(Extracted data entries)
((
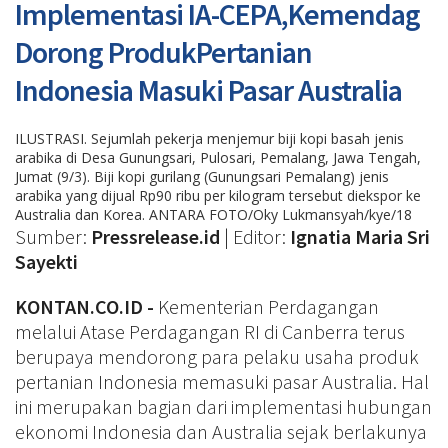
Implementasi IA-CEPA,Kemendag
Dorong ProdukPertanian
Indonesia Masuki Pasar Australia
ILUSTRASI. Sejumlah pekerja menjemur biji kopi basah jenis
arabika di Desa Gunungsari, Pulosari, Pemalang, Jawa Tengah,
Jumat (9/3). Biji kopi gurilang (Gunungsari Pemalang) jenis
arabika yang dijual Rp90 ribu per kilogram tersebut diekspor ke
Australia dan Korea. ANTARA FOTO/Oky Lukmansyah/kye/18
Sumber:
Pressrelease.id
| Editor:
Ignatia Maria Sri
Sayekti
KONTAN.CO.ID -
Kementerian Perdagangan
melalui Atase Perdagangan RI di Canberra terus
berupaya mendorong para pelaku usaha produk
pertanian Indonesia memasuki pasar Australia. Hal
ini merupakan bagian dari implementasi hubungan
ekonomi Indonesia dan Australia sejak berlakunya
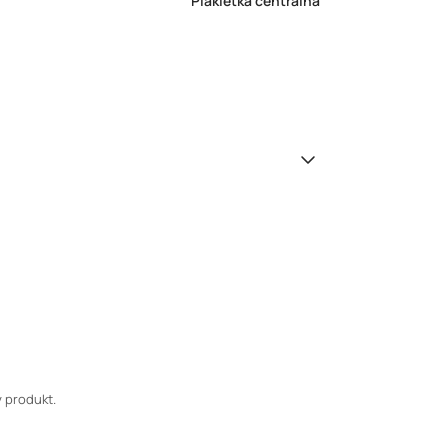
Plakietka centralna
 produkt.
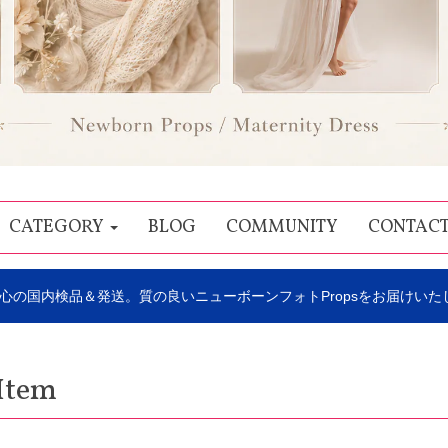
CATEGORY
BLOG
COMMUNITY
CONTAC
心の国内検品＆発送。質の良いニューボーンフォトPropsをお届けいた
Item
))
- [About this exercise]: Which lines of the records above contain the word "Pemalang"? Copy each of them.

- [Output for this task]:
arabika di Desa Gunungsari, Pulosari, Pemalang, Jawa Tengah,
Jumat (9/3). Biji kopi gurilang (Gunungsari Pemalang) jenis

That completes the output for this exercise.